Company twitter and the Pareto principle
From wikipedia: “The Pareto principle (also known as the 80-20 rule,[1] the law of the vital few, and the principle of factor sparsity) states that, for many events, roughly 80% of the effects come from 20% of the causes.”
I’ve always liked the 80-20 rule, because it seems to be such a consistent rule of thumb when dealing with people, who you would assume would be more random.
So recently we had our company update, and a chart was put up showing who in the company are the biggest tweeters, which made me wonder how closely that data would follow the 80-20 rule, given how small the sample size is. So here we go.
First the code.
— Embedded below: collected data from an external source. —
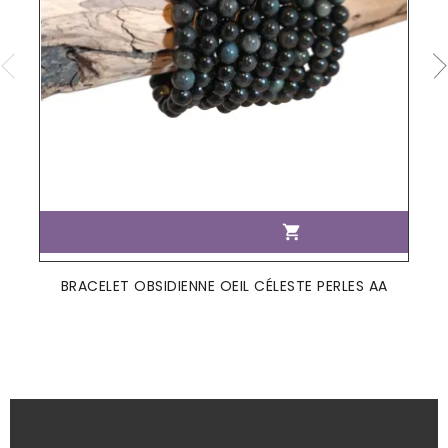

BRACELET OBSIDIENNE OEIL CÉLESTE PERLES AA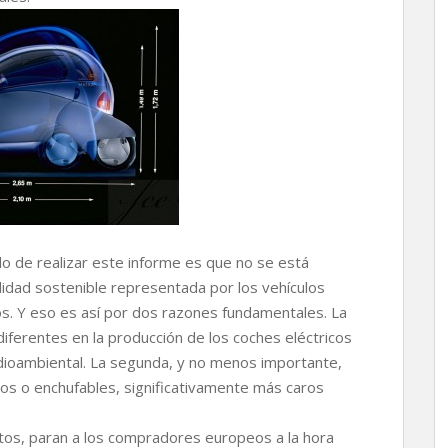
 de realizar este informe es que no se está
lidad sostenible representada por los vehículos
s. Y eso es así por dos razones fundamentales. La
 diferentes en la producción de los coches eléctricos
dioambiental. La segunda, y no menos importante,
cos o enchufables, significativamente más caros
tos, paran a los compradores europeos a la hora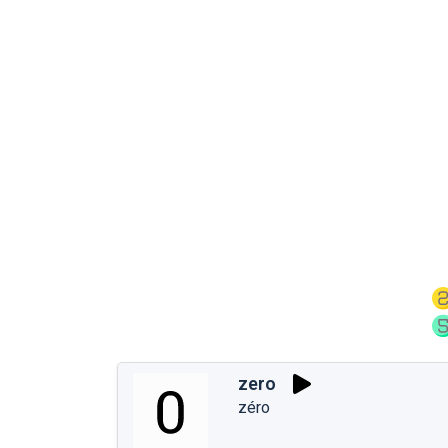
zero
zéro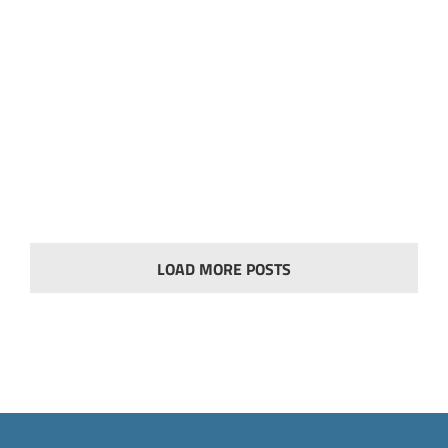
OTTOTIPI IN CARTA
Refrazione
Ottotipi/Proiettori/LCD
LOAD MORE POSTS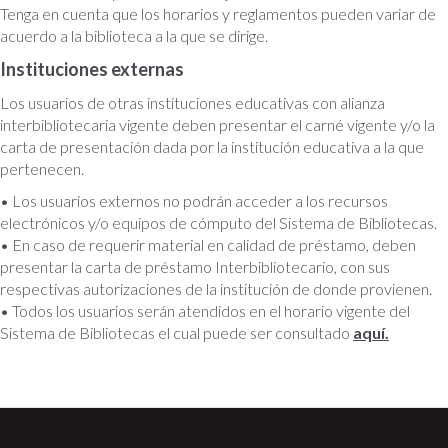
Tenga en cuenta que los horarios y reglamentos pueden variar de
acuerdo a la biblioteca a la que se dirige.
Instituciones externas
Los usuarios de otras instituciones educativas con alianza
interbibliotecaria vigente deben presentar el carné vigente y/o la
carta de presentación dada por la institución educativa a la que
pertenecen.
• Los usuarios externos no podrán acceder a los recursos
electrónicos y/o equipos de cómputo del Sistema de Bibliotecas.
• En caso de requerir material en calidad de préstamo, deben
presentar la carta de préstamo Interbibliotecario, con sus
respectivas autorizaciones de la institución de donde provienen.
• Todos los usuarios serán atendidos en el horario vigente del
Sistema de Bibliotecas el cual puede ser consultado
aquí.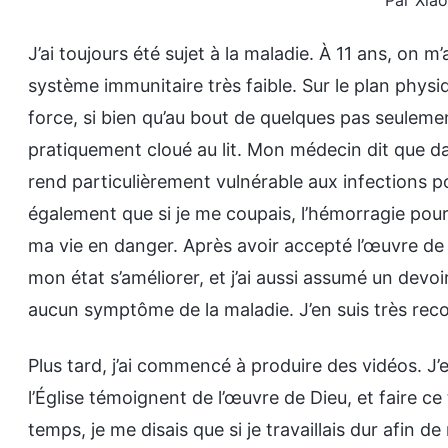
Par Xia
J’ai toujours été sujet à la maladie. À 11 ans, on 
système immunitaire très faible. Sur le plan phys
force, si bien qu’au bout de quelques pas seulemen
pratiquement cloué au lit. Mon médecin dit que
rend particulièrement vulnérable aux infections po
également que si je me coupais, l’hémorragie pourr
ma vie en danger. Après avoir accepté l’œuvre d
mon état s’améliorer, et j’ai aussi assumé un devoir 
aucun symptôme de la maladie. J’en suis très rec
Plus tard, j’ai commencé à produire des vidéos. J’e
l’Église témoignent de l’œuvre de Dieu, et faire ce 
temps, je me disais que si je travaillais dur afin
I think it would have taken me longer to find someone elses program that does this than it took me to write it:
First the code:
require 'rubygems'
require 'twitter'
require 'terminal-table/import'
def percentage(tweets)
"%.2f" % (tweets.to_f/@total_tweets*100) + '%'
end
httpauth = Twitter::HTTPAuth.new('C3Beau', 'xxxxxxxx')
client = Twitter::Base.new(httpauth)
c3users = client.followers << client.user('C3Beau')
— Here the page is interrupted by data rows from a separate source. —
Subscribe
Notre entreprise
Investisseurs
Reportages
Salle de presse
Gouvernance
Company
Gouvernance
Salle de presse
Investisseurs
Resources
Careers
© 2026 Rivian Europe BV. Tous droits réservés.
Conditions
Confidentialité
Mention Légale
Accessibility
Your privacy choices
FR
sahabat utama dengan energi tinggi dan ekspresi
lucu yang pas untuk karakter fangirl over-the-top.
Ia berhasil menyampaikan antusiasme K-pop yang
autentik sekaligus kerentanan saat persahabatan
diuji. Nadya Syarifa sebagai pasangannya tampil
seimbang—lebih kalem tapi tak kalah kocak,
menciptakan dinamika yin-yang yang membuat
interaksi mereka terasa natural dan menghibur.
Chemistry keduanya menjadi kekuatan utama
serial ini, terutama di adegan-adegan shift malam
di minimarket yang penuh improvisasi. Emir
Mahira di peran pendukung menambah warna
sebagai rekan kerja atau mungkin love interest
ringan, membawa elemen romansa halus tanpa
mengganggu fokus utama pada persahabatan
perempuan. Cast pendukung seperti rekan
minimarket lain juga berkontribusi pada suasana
tweet_counts = c3users.collect {|user| user[:statuses_count]}
@total_tweets = tweet_counts.inject(0) {|sum,count| sum + count }
c3users.sort! {|a,b| a[:statuses_count] <=> b[:statuses_count] }
output_table = c3users.collect do |user|
[
user[:screen_name],
user[:statuses_count],
percentage(user[:statuses_count])
]
end
puts table(['user','tweets','percentage'],*output_table)
Next the output:
+-----------+--------+------------+
| user | tweets | percentage |
+-----------+--------+------------+
| C3Burgo | 0 | 0.00% |
| C3Krishni | 0 | 0.00% |
| C3Sreyna | 1 | 0.07% |
| c3deepika | 1 | 0.07% |
| C3Seanc | 1 | 0.07% |
| C3Blair | 4 | 0.29% |
| C3Zelman | 4 | 0.29% |
| C3Kathy | 5 | 0.36% |
| C3Tony | 9 | 0.65% |
| C3Rob | 11 | 0.79% |
| C3SimonC | 13 | 0.94% |
| C3Tara | 22 | 1.59% |
| C3Tim | 28 | 2.02% |
| C3Sumo | 38 | 2.74% |
| C3ChrisM | 74 | 5.33% |
| C3Jodie | 83 | 5.98% |
| C3Tak | 93 | 6.70% |
| C3Mark | 104 | 7.49% |
| C3Michael | 105 | 7.56% |
| C3Cameron | 159 | 11.46% |
| C3Beau | 169 | 12.18% |
| C3Conrad | 204 | 14.70% |
| C3Alister | 260 | 18.73% |
+-----------+--------+------------+
So, working from highest to lowest until we get to around 80% we go.. 18.73+14.70+12.18+11.46+7.56+7.49+6.70 = 78.82%
That got us from C3Alister to C3Tak. 7 People, out of a sample size of 23 giving us… 30%. Ha, considering there’s only 23 people in the group I reckon that’s pretty good.
Note: All of those accounts are protected, so I figure I’m safe in listing them like that.